Late August afternoons are called dog days for many reasons. It’s hot, the air is still, except for the mosquitoes, and everything seems to slow to a crawl.
That’s true in the freelance writing business (I’m currently available for weddings and bar mitzvahs), but it’s also true in the Internet commerce business. The fall in stock prices last spring, coupled with a “consolidation” trend favoring brick-and-mortar merchants, has greatly slowed interest in what we’re doing here.
Now is the time when we learn who is here for the long haul and who was just here for the money. Because there are still big, big questions left to be decided – lots of technologies have yet to reach their markets.

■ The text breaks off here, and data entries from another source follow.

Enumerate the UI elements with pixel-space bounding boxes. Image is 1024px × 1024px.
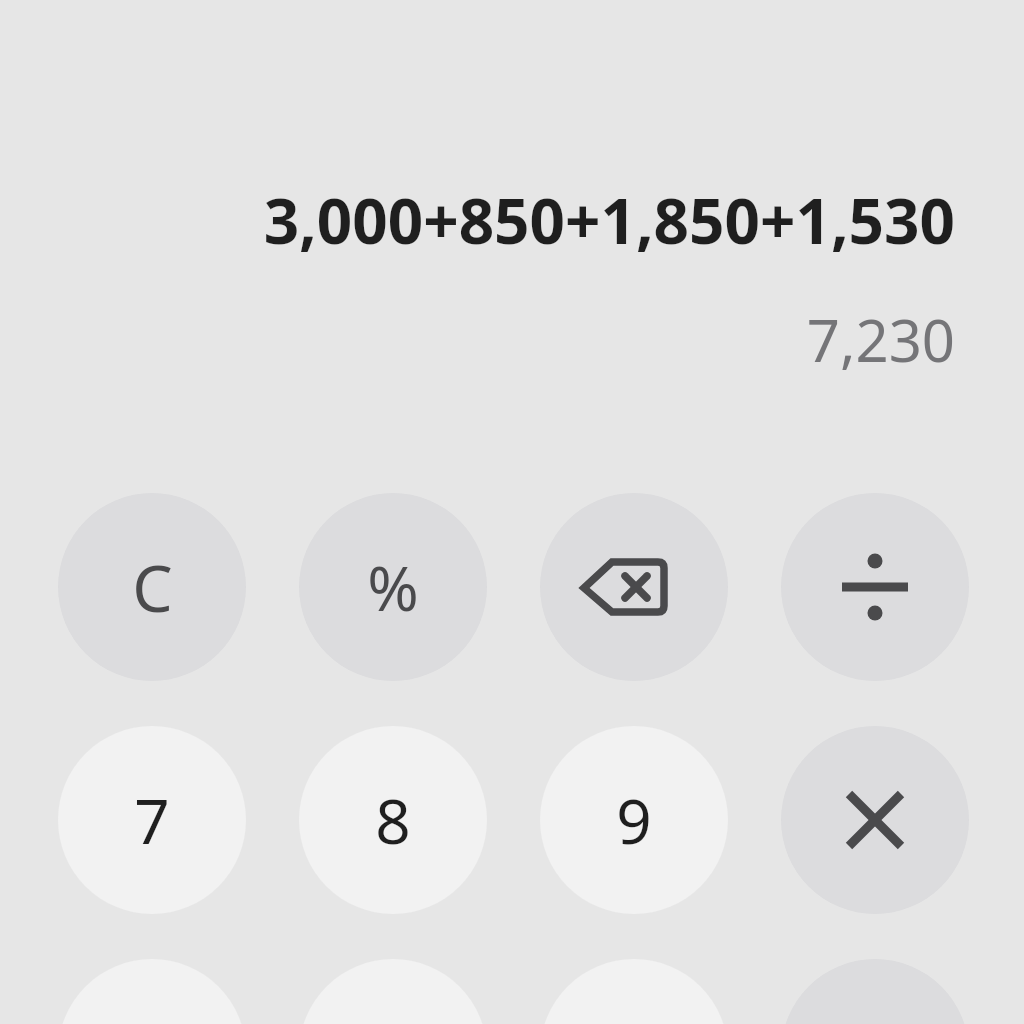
staticText: 8 [375,778,411,862]
button[interactable]: % [299,493,487,681]
button[interactable]: C [58,493,246,681]
staticText: 3,000+850+1,850+1,530 [263,178,955,262]
button[interactable]: Backspace [540,493,728,681]
button[interactable]: 8 [299,726,487,914]
button[interactable]: Divide [781,493,969,681]
button[interactable]: 5 [299,959,487,1024]
button[interactable]: 4 [58,959,246,1024]
button[interactable]: 9 [540,726,728,914]
staticText: 7,230 [806,300,955,379]
button[interactable]: Subtract [781,959,969,1024]
button[interactable]: Multiply [781,726,969,914]
staticText: 9 [616,778,652,862]
button[interactable]: 7 [58,726,246,914]
button[interactable]: 6 [540,959,728,1024]
staticText: 7 [134,778,170,862]
staticText: % [367,545,419,629]
staticText: C [132,544,173,631]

Here are 10 questions to ponder tonight over a nice cold glass of iced tea (Long Island or otherwise):
- Will the recording industry drive music lovers completely underground? File sharers have been successfully branded as “thieves.” Software and even links have been successfully enjoined in court. Even if the industry loses there, it’s vowing to fight on the technology front. Will sales rise or fall as a result?
- Can popular laws that everyone supports be enforced online? With each pedophile arrest, it seems their activities are becoming more “mainstream,” Wired says.
- If such laws can be enforced, does that enforcement threaten all our liberties? New technology that can find file signatures anywhere on the Net were not written against pedophiles, but music sharers.
- Will Amazon be a survivor, or will it be kicked off the E-commerce Island? The stock price is up 25 percent in the last month, and it’s now selling cars. How long before “Survivor” winner Richard Hatch does an Amazon ad?
- If no one can see the Olympics online, will it really happen, and will we really care? Even IBM is backing away from the rings, and, as of now, it has the only outlet for the Sydney games.
- Will open source survive, not just in software but anywhere? Or will the copyright police stamp out innovation with laws and lawyers? Peter Wayner recently asked this question in The New York Times, and I find it fascinating.
- Will online purchases always cost less than offline? More and more online sites are selling at full retail, and when you add in tax and shipping, it costs more. Can we survive at higher prices?
- Do people really want to buy stamps online? Both E-Stamp and Stamps.com are worth more dead than alive.
- Can we convince users to trust their data to us with an ad campaign? Can such a campaign possibly succeed as more and more people are fired for their use of online resources at work?
- Are the links in this story legal? If software and links can be declared illegal, and authorities can enter any computer legally to find files they don’t like, can the online world survive?
Once you finish daydreaming about these stories, it will be Labor Day, and we can get back to serious business.